= Kshanti =

Buddhist concept of patience, forbearance and forgiveness

Kṣānti (Sanskrit) or khanti (Pāli) is patience, forbearance and forgiveness. It is one of the pāramitās in both Theravāda and Mahāyāna Buddhism. The term can be translated as "patience," "steadfastness," or "endurance," and encompasses meanings such as "forbearance," "acceptance," and "receptivity."

Kṣānti has several applications: It can refer to patience with others, that is, the ability to endure abuse and hardship inflicted by sentient beings while maintaining compassion and commitment to their liberation. Kṣānti can also refer to endurance on the path, the resolve to withstand the difficulties encountered during the long journey toward Buddhahood without losing focus on liberating all beings from saṃsāra. Finally, it can also mean receptivity to the truths of reality. This is a profound acceptance of the ultimate truths, including impermanence, suffering, emptiness, and non-self, as realized during advanced stages of meditation.

==Canonical sources==
Examples in the Pāli canon identify using forbearance in response to others' anger, cuckolding, torture, and even fatal assaults.

===Dhammapada verses===
Khanti is the first word of the ovāda-pāṭimokkha gātha (Pāli for "pāṭimokkha Exhortation Verse"), found in the Dhammapada, verse 184:
| Patient endurance: the foremost austerity. Unbinding:
 the foremost, so say the Awakened. He who injures another
 is no contemplative. He who mistreats another,
 no monk. | Khantī paramaṃ tapo tītikkhā Nibbānaṃ
 paramaṃ vadanti buddhā, Na hi pabbajito
 parūpaghātī Samaṇo hoti
 paraṃ viheṭhayanto |
Elsewhere in the Dhammapada, khanti is found in verse 399:

He endures—unangered—
insult, assault, & imprisonment.
His army is strength;
his strength, forbearance:
he's what I call
a brahman.

===Lord Sakka's restraint===
In the Samyutta Nikaya, the Buddha tells of an ancient battle between devas and asuras during which the devas were victorious and the asura king Vepacitti was captured and imprisoned. When the deva lord Sakka visited Vepacitti in prison, Vepacitti "abused and reviled him with rude, harsh words," to which Sakka did not respond in kind. Afterwards, Sakka's charioteer questioned Sakka about this, expressing concern that some would see Sakka's response as indicative of fear or weakness. Sakka replied:

It is neither through fear nor weakness
That I am patient with Vepacitti.
How can a wise person like me
Engage in combat with a fool?
...Of goals that culminate in one's own good
None is found better than patience.
...One who repays an angry man with anger
Thereby makes things worse for himself.
Not repaying an angry man with anger,
One wins a battle hard to win.
He practices for the welfare of both,
His own and the other's,
When, knowing that his foe is angry,
He mindfully maintains his peace.
When he achieves the cure of both—
His own and the other's—
The people who consider him a fool
Are unskilled in the Dhamma.

The Buddha then praised Sakka to his followers for "patience and gentleness" (khantisoraccassa).

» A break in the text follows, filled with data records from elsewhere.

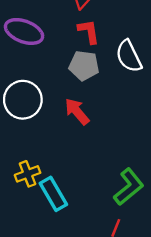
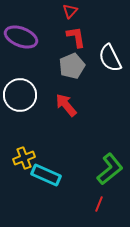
gray pentagon: (84, 66) -> (72, 66), turned -30
cyan rectangle: (53, 194) -> (46, 175), turned -36

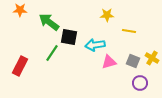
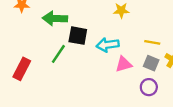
green arrow: (49, 22) -> (55, 18), turned -35
yellow line: (129, 31) -> (152, 42), moved
purple circle: (140, 83) -> (149, 87), moved

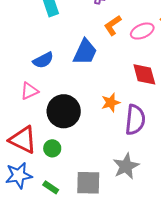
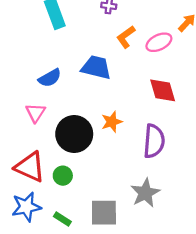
blue trapezoid: (85, 52) -> (96, 67), turned -100
pink triangle: (29, 91) -> (35, 113), turned -30
orange star: (111, 102) -> (112, 122), moved

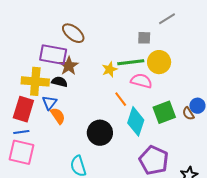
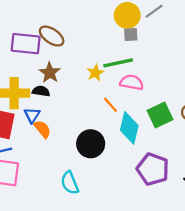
purple rectangle: (53, 55) -> (26, 44), moved
yellow circle: (159, 62) -> (127, 15), moved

===A cuckold's forbearance===
In a Jātaka tale, Exposition on Patience Birth Story (Khanti-vaṇṇana-jātaka: J 225), the Buddha tells of a former life when he was Brahmadatta, a king of Benares. At the time, a courtier of the king "fell into an intrigue in the king's harem." This same courtier was being similarly betrayed by one of his own servants and complained to the king about that servant. In response, the king disclosed his knowledge of the courtier's betrayal and stated:

Good men, I trow, are rare enow: so patience is my rede.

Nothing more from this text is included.